News: 11 March 2016 - Forum Rules
Current Moderators - DarkSol, KingMike, MathOnNapkins, Azkadellia, Danke

Author Topic: About FF6 multiply algorithm  (Read 4223 times)

magno

  • RHDN Patreon Supporter!
  • Full Member
  • *****
  • Posts: 157
    • View Profile
    • Traducciones Magno
About FF6 multiply algorithm
« on: July 17, 2013, 05:11:19 am »
Hi,

I've just finished dumping and labelling all ASM code in $C3 bank (menu-related code), which makes possible to add and change whatever code you want without effort, since all code is 100% relocatable and 80% tested (haven't reached to Colisseum yet).
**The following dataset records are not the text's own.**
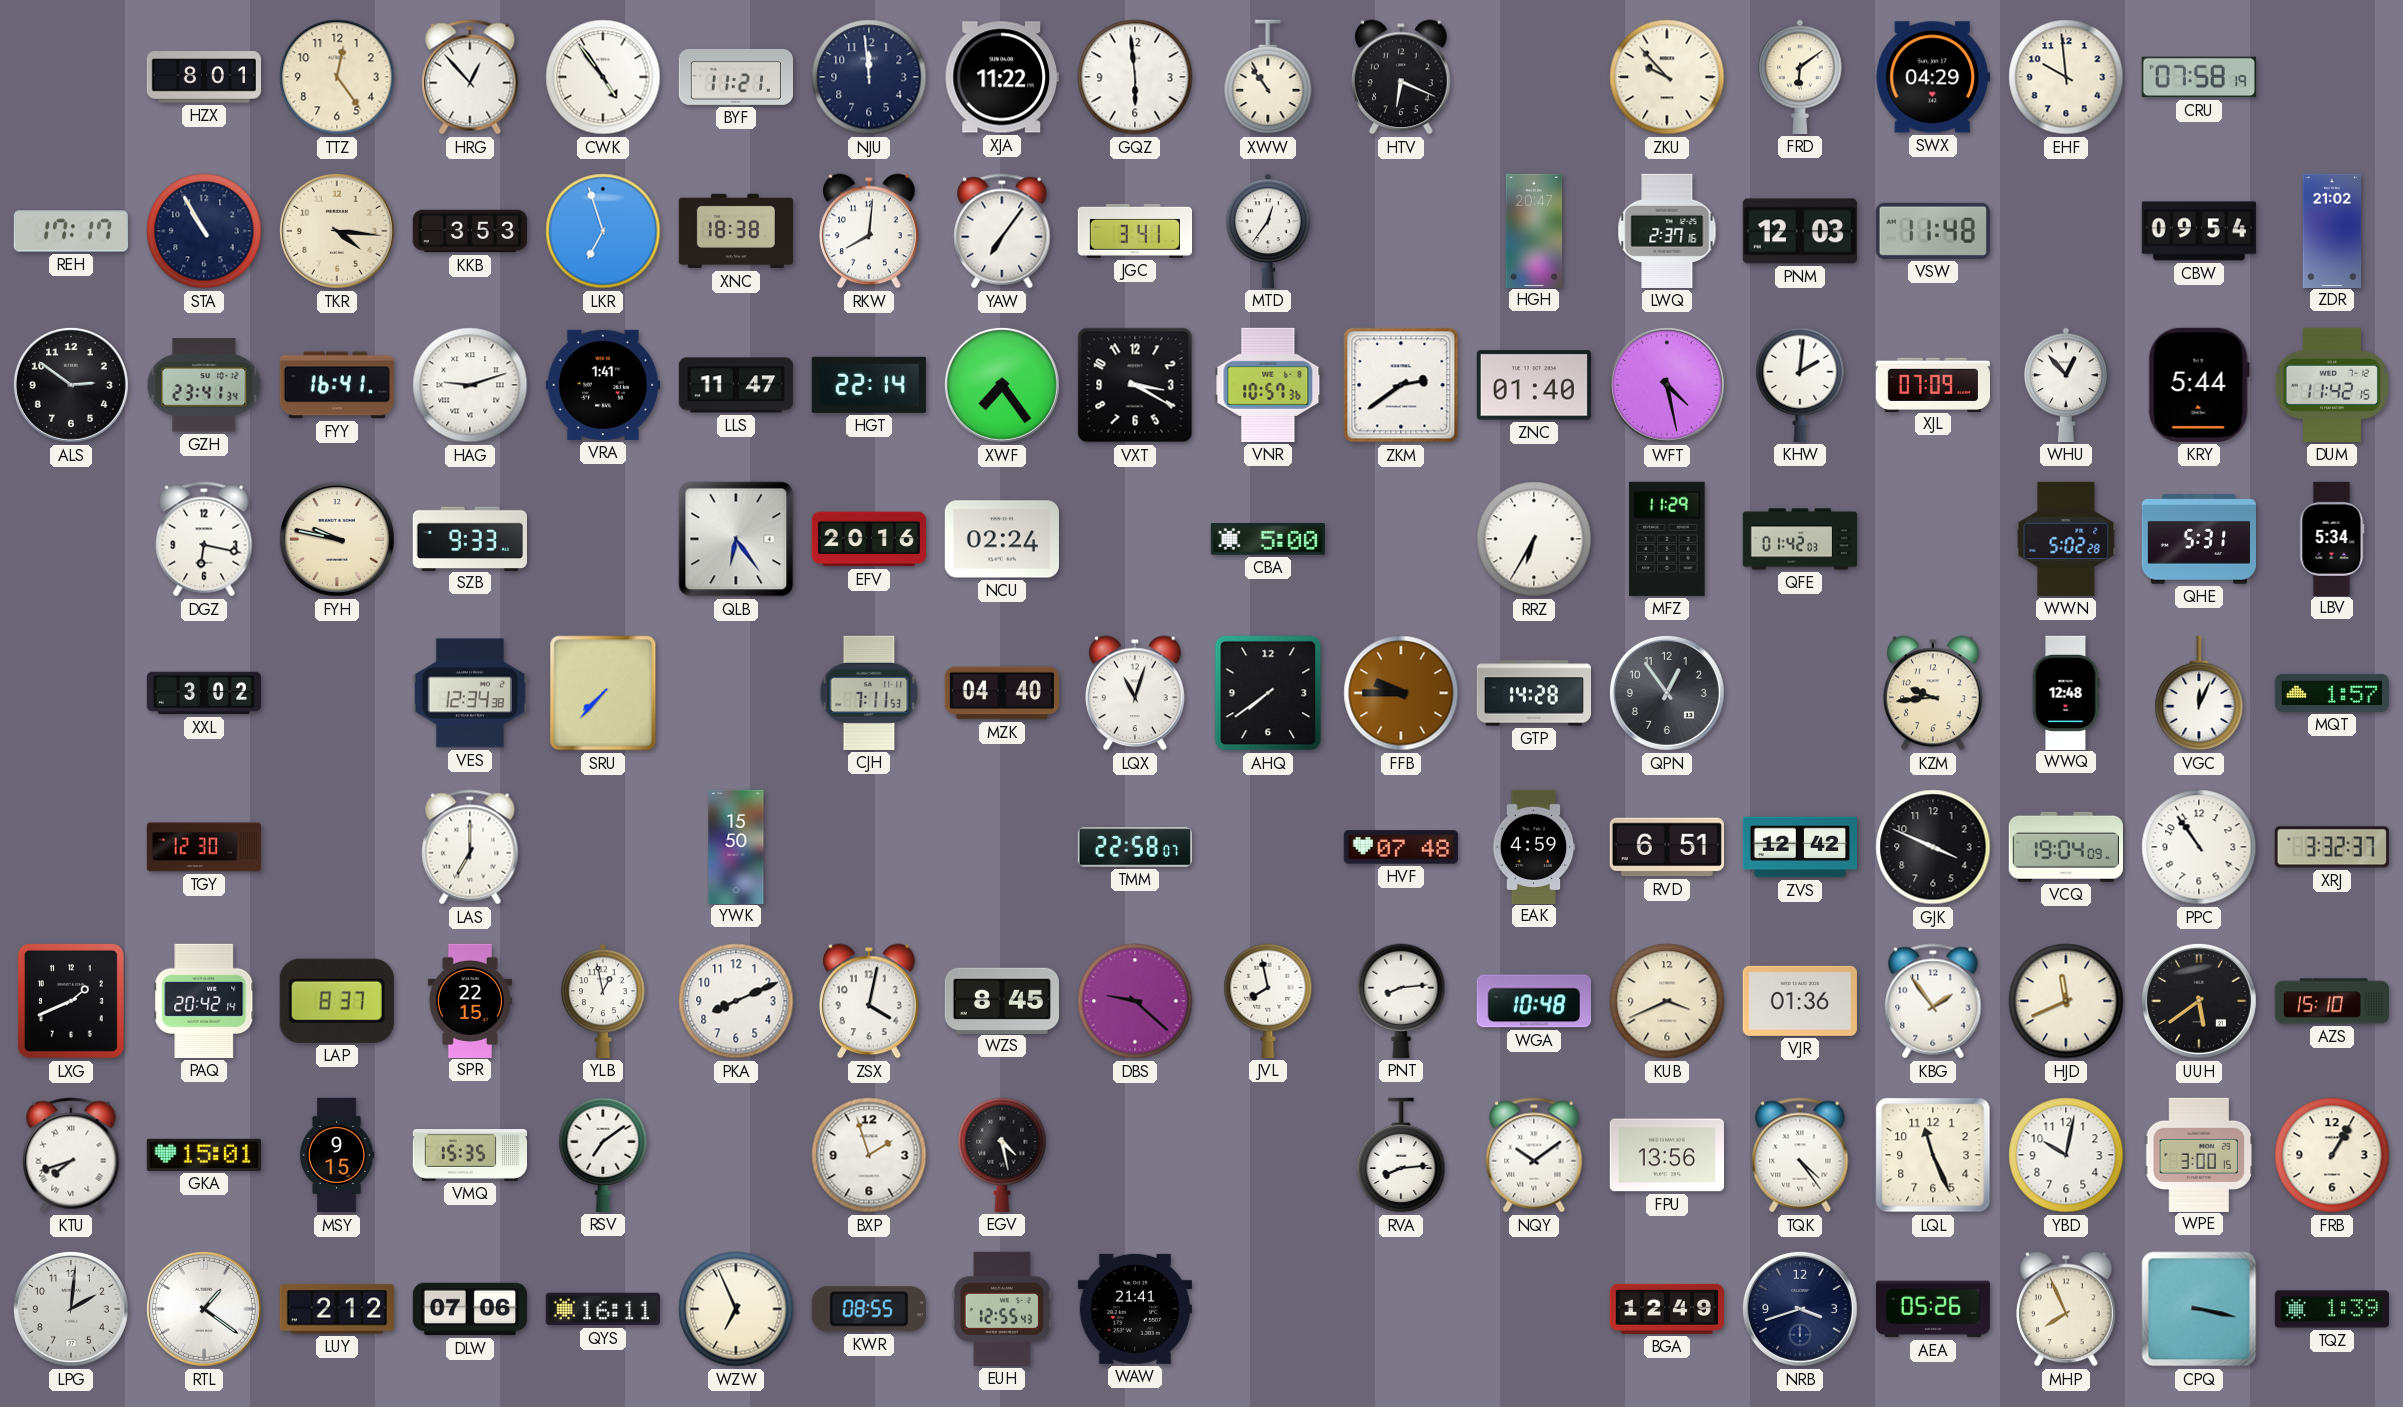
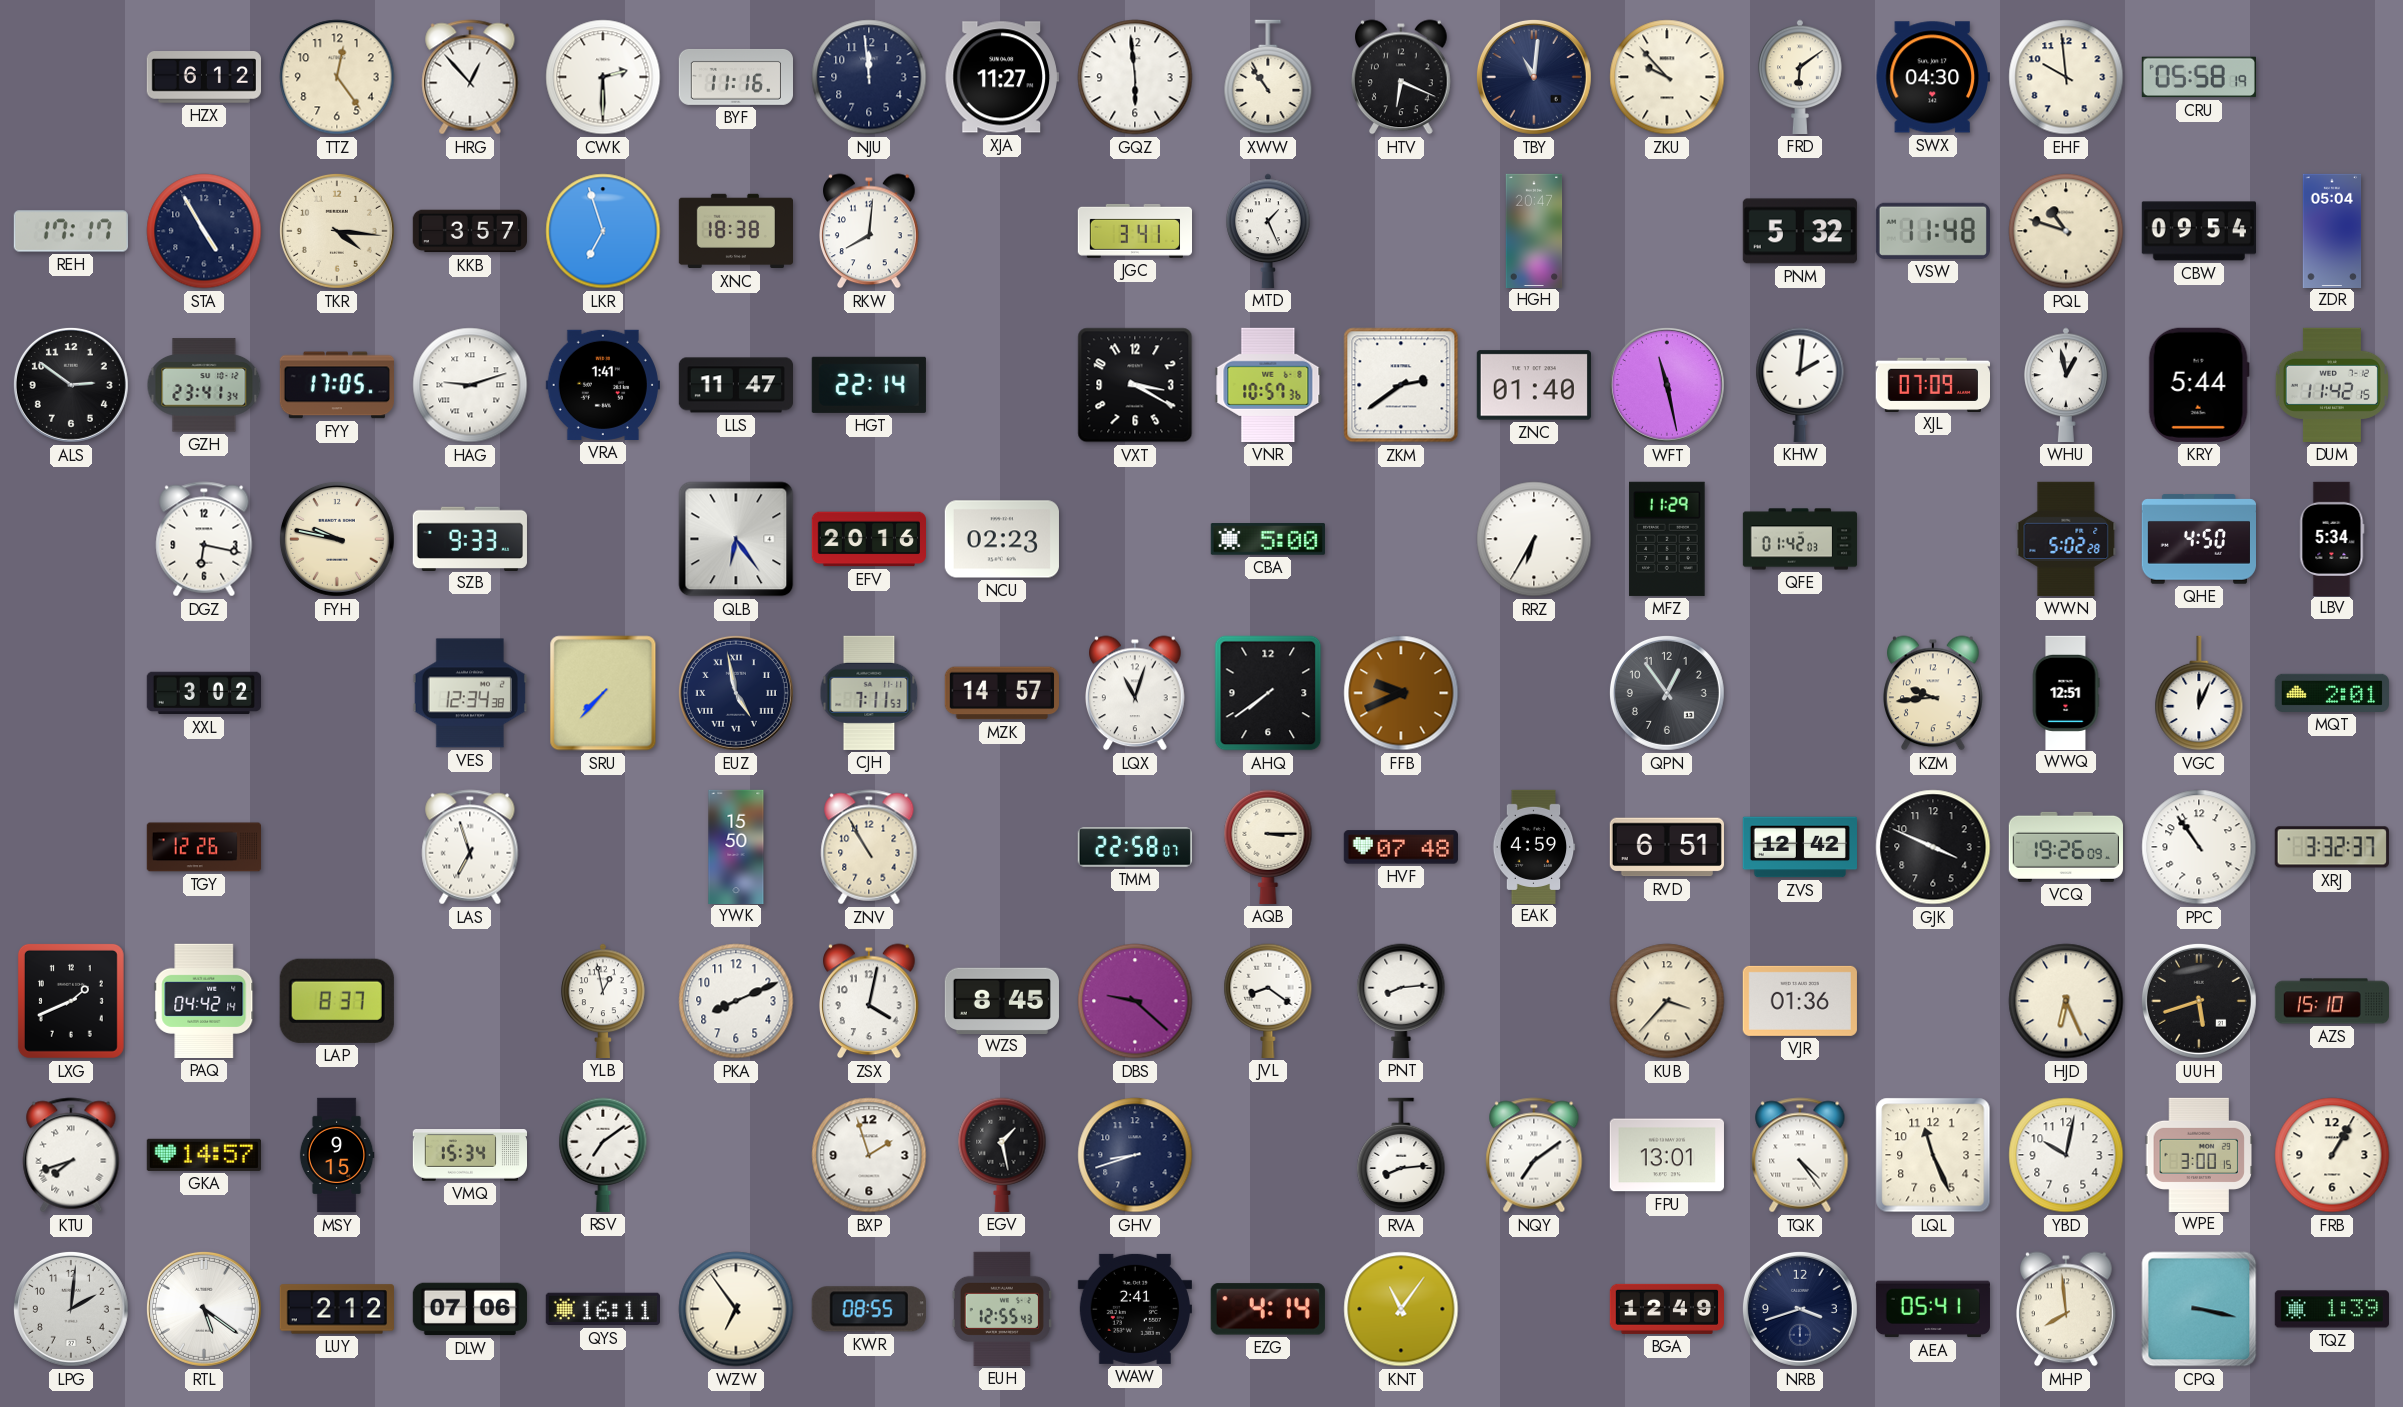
HZX: 8:01 -> 6:12
CWK: 4:54 -> 2:30
BYF: 11:21 -> 11:16
XJA: 11:22 -> 11:27
TBY: none -> 11:01
SWX: 04:29 -> 04:30
CRU: 07:58 -> 05:58
STA: 10:55 -> 4:55
KKB: 3:53 -> 3:57
YAW: 7:06 -> none
MTD: 12:36 -> 1:26
LWQ: 2:37 -> none
PNM: 12:03 -> 5:32
PQL: none -> 10:48
ZDR: 21:02 -> 05:04
FYY: 16:41 -> 17:05
XWF: 7:24 -> none
WFT: 4:28 -> 11:28
WHU: 12:53 -> 12:58
NCU: 02:24 -> 02:23
QHE: 5:31 -> 4:50
EUZ: none -> 4:58
MZK: 04:40 -> 14:57
FFB: 9:45 -> 9:41
GTP: 14:28 -> none
WWQ: 12:48 -> 12:51
MQT: 1:57 -> 2:01
TGY: 12:30 -> 12:26
LAS: 7:00 -> 6:57
ZNV: none -> 10:55
AQB: none -> 3:15
VCQ: 19:04 -> 19:26
PAQ: 20:42 -> 04:42
SPR: 22:15 -> none
JVL: 7:58 -> 8:21
WGA: 10:48 -> none
KUB: 3:41 -> 3:37
KBG: 1:54 -> none
HJD: 11:41 -> 6:26
UUH: 5:39 -> 5:42
GKA: 15:01 -> 14:57
VMQ: 15:35 -> 15:34
EGV: 4:28 -> 1:28
GHV: none -> 8:42
NQY: 10:09 -> 7:09
FPU: 13:56 -> 13:01
RTL: 1:21 -> 5:21
WZW: 6:56 -> 6:54
WAW: 21:41 -> 2:41
EZG: none -> 4:14
KNT: none -> 11:06
AEA: 05:26 -> 05:41
MHP: 7:56 -> 7:59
Anyway, my question is pretty technical. I was amazed when discovered how multiply was done in the most part of funcitions for menus. They are this kind:

Code: [Select]
MULTIPLY_SPELL_ID_BY_14
PHA
Tag_$C350F6
    LDA.w $4212
AND.b #$40
BEQ Tag_$C350F6
PLA
STA.w $211B
STZ.w $211B
LDA.b #$0E
STA.w $211C
STA.w $211C
RTS

This means that the CPU waits for H-Blank (polling $4212) and then uses matrix multiply through register $211D and $211C to get the result in $2134. Why do they do multiply in such way? Some kind of frame synchronization through H-Blank? I analyzed almost all code in this bank and didn't find any justification for doing things in such way. Maybe some of you know the reason.

I'm replacing that "weird" code with mine:

Code: [Select]
MULTIPLY_SPELL_ID_BY_14
PHP
REP #$30
AND.w #$00FF
ASL A
PHA
ASL A
ASL A
ASL A
SEC
SBC.b $01,S
TAX
PLA
PLP
RTS
...which is faster and smaller and didn't make any visible changes in the menu (at least for the moment).

assassin

  • Full Member
  • ***
  • Posts: 140
    • View Profile
    • My Barren Webpage
Re: About FF6 multiply algorithm
« Reply #1 on: July 17, 2013, 08:32:06 am »
Hi,

I've just finished dumping and labelling all ASM code in $C3 bank (menu-related code), which makes possible to add and change whatever code you want without effort, since all code is 100% relocatable and 80% tested (haven't reached to Colisseum yet).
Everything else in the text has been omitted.